▶ _EXERCISE DETAILS_: State how many lines of the entries hold the string "вчора", and nothing more.

▶ _RAW DATA_:
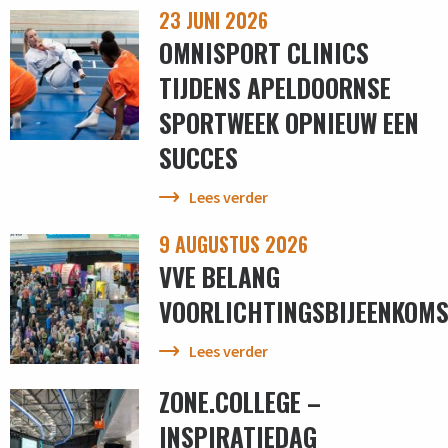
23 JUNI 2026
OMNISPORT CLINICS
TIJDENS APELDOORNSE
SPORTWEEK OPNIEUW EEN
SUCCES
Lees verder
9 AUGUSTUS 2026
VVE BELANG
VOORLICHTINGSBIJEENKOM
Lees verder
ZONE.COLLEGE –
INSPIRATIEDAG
---
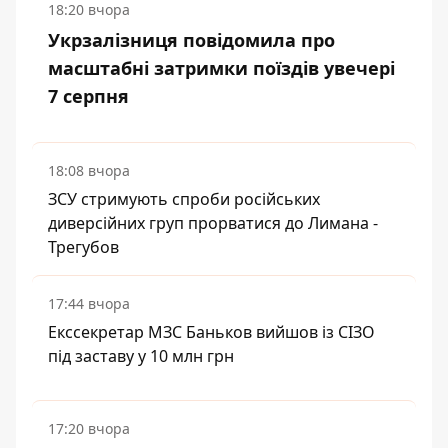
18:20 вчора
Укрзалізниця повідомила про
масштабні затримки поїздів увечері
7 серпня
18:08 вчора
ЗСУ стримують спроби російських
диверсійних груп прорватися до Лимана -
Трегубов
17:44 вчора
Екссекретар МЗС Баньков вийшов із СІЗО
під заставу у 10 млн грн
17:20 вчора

▶ _WORKED SOLUTION_: 4